Extracted entries
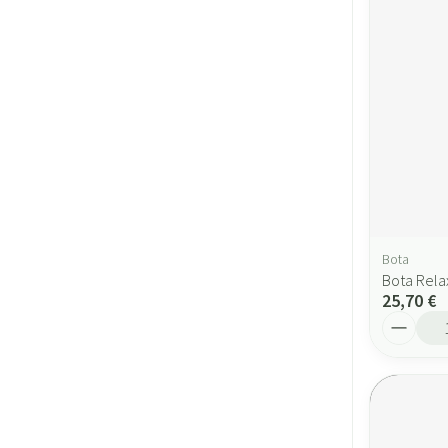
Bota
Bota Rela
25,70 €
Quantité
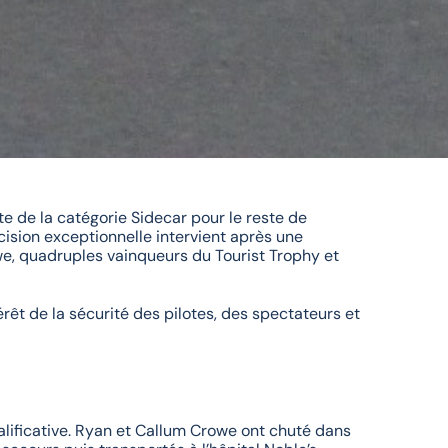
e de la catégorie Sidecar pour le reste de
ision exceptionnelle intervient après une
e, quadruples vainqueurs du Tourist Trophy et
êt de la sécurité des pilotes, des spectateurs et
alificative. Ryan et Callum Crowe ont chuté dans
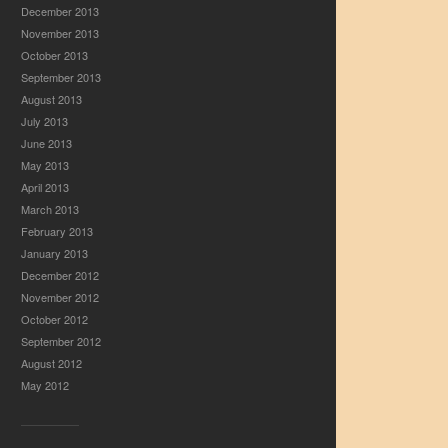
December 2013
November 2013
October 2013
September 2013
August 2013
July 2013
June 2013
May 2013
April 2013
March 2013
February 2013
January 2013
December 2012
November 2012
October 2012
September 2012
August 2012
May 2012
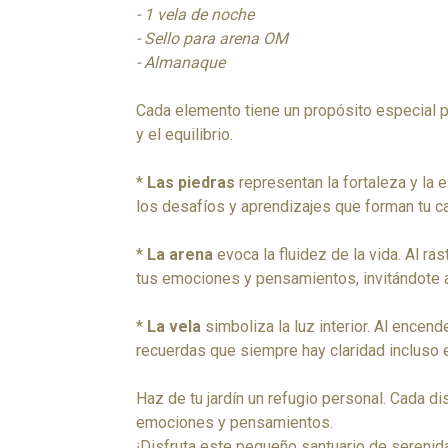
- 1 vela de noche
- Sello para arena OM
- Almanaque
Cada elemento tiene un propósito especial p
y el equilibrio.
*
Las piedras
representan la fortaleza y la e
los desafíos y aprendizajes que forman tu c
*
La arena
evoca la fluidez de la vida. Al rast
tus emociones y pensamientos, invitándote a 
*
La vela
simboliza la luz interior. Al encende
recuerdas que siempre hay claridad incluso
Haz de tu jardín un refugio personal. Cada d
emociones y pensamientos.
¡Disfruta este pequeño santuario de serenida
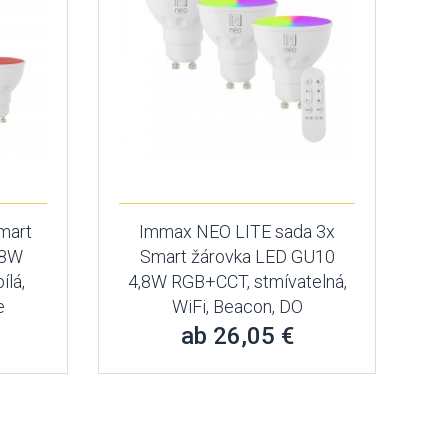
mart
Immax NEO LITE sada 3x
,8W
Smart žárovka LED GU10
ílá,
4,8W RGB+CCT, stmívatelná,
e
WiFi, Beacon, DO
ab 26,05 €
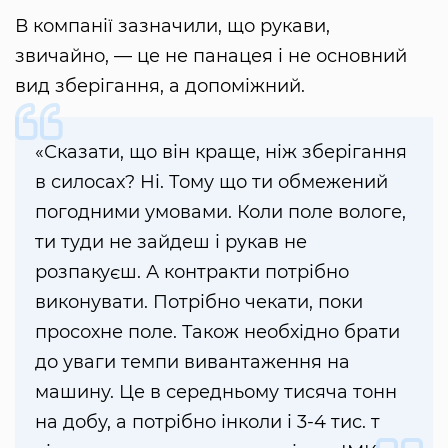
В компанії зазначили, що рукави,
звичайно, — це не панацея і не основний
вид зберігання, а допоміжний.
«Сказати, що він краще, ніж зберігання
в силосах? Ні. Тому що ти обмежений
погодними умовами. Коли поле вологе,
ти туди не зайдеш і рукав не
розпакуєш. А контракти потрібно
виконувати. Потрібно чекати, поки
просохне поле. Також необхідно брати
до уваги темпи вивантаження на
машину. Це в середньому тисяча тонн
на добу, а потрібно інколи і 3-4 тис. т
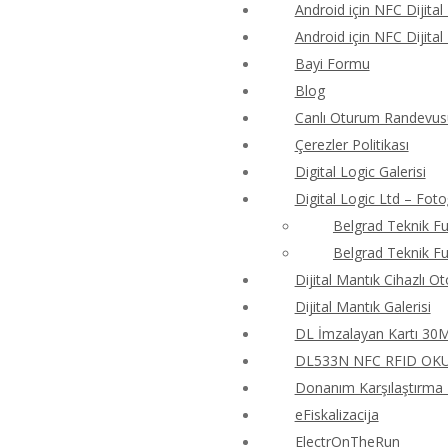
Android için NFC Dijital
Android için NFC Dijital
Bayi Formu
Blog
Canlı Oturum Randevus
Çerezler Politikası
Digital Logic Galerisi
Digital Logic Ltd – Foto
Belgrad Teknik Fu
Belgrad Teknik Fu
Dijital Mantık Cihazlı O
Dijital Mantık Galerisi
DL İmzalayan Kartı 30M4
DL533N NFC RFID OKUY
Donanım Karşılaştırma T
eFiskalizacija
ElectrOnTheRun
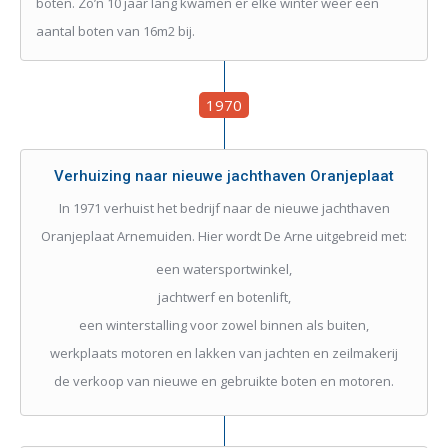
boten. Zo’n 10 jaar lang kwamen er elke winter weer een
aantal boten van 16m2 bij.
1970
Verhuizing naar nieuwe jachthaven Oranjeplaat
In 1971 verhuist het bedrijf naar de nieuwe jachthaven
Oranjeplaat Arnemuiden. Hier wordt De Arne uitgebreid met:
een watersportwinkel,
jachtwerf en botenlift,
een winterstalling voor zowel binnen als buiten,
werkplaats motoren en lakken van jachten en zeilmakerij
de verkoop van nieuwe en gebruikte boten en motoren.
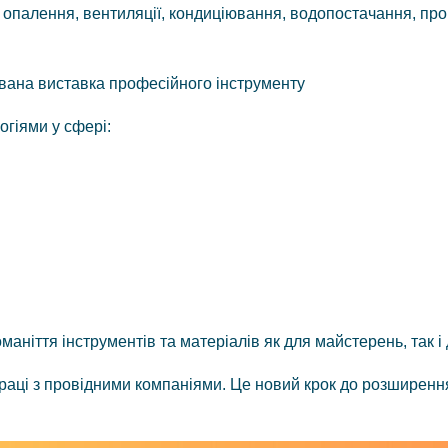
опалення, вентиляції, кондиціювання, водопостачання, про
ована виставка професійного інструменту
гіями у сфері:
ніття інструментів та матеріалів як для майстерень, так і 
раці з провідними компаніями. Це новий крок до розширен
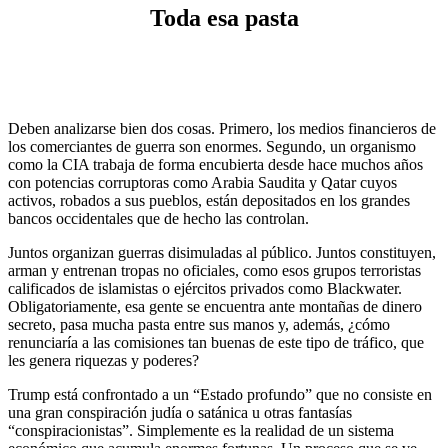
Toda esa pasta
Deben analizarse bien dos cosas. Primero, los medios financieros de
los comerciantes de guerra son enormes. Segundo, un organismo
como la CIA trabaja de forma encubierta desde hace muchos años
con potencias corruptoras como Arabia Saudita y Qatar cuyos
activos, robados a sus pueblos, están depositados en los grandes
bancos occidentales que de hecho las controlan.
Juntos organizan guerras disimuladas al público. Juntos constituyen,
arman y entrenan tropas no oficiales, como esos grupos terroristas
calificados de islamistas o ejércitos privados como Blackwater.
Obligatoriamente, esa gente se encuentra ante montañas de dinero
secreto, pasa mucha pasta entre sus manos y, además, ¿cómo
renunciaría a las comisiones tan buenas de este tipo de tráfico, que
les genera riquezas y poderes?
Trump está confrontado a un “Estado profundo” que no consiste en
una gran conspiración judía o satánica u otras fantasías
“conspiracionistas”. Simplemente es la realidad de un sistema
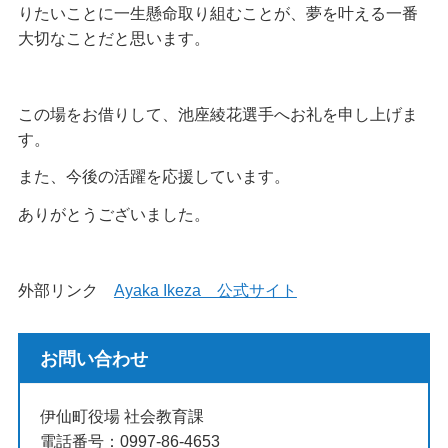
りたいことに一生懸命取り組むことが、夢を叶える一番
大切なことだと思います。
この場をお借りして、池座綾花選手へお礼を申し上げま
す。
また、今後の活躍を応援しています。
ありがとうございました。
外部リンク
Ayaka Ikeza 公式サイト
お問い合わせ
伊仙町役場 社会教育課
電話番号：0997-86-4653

Exercise aim
When a line in the listing includes the word "Cada", report that line in full.

Solution to this problem
Cada elemento tiene un propósito especial p
Haz de tu jardín un refugio personal. Cada d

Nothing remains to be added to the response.